Sunday, March 25, 2007

Big Steps

(Deep breath).

Well, I did it. I spoke with the pastor this morning about becoming a member of the church I started attending about 6-8 weeks ago.

In a way, it was kind of cool - this is the first time I've just stayed after church instead of going home right away, so I met people. Lots of people. That in itself was kind of .... hard. Right away, I felt a wave of expectations rushing toward me, and I didn't expect it to feel like that so fast. It helps to take a deep breath and remember that probably 90% of that feeling is just me - it isn't other people - but I've been away from this environment for a long time.

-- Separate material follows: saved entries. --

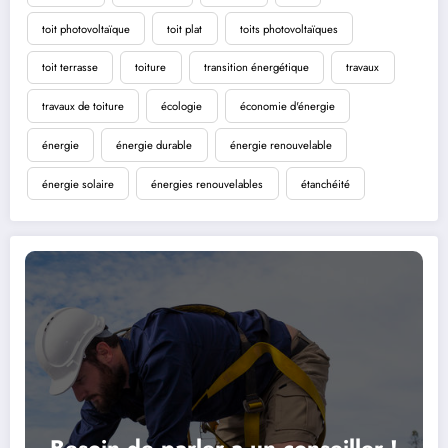
toit photovoltaïque
toit plat
toits photovoltaïques
toit terrasse
toiture
transition énergétique
travaux
travaux de toiture
écologie
économie d'énergie
énergie
énergie durable
énergie renouvelable
énergie solaire
énergies renouvelables
étanchéité
Besoin de parler a un conseiller !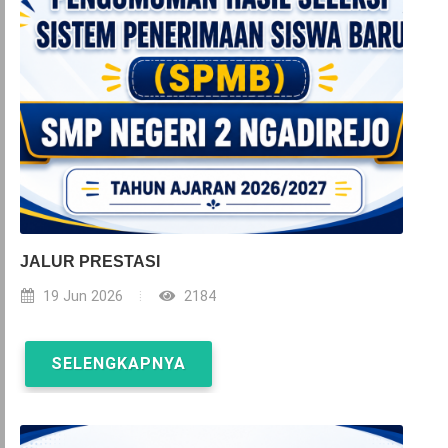
JALUR PRESTASI
19 Jun 2026
2184
SELENGKAPNYA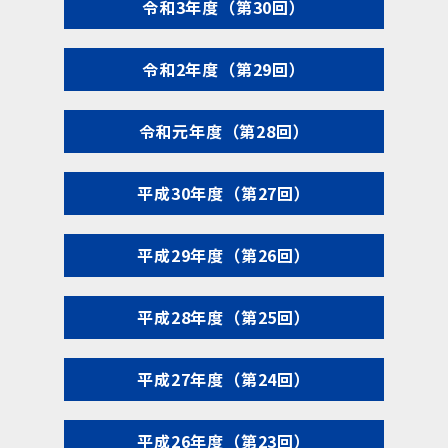
令和3年度（第30回）
令和2年度（第29回）
令和元年度（第28回）
平成30年度（第27回）
平成29年度（第26回）
平成28年度（第25回）
平成27年度（第24回）
平成26年度（第23回）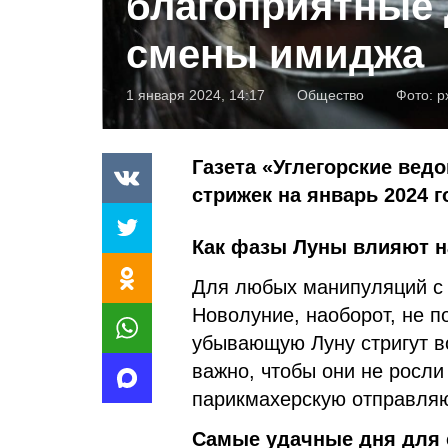
благоприятные 
смены имиджа
1 января 2024, 14:17
Общество
Фото:
p
Газета «Углегорские вед
стрижек на январь 2024 г
Как фазы Луны влияют н
Для любых манипуляций с 
Новолуние, наоборот, не п
убывающую Луну стригут во
важно, чтобы они не росли
парикмахерскую отправляю
Самые удачные дня для с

I'm not sure if I mentioned this before, but the pastor and his wife (and, apparently, her sister) attended the same college I did - the pastor graduated a couple of years ahead of me, his wife maybe about the same time as my sister, and her sister a couple of years later, so that was kind of cool. When he gave me a copy of the church constitution, he showed me a caricature someone had done of him, the dean and the chancellor of the college during his campaign for student body president that was really cool (he didn't win, but it was a great poster). I looked in my yearbook from my senior year, and I found his wife's sister in one of the dorm photos - I don't think I knew either of them, but it was still kind of fun to look.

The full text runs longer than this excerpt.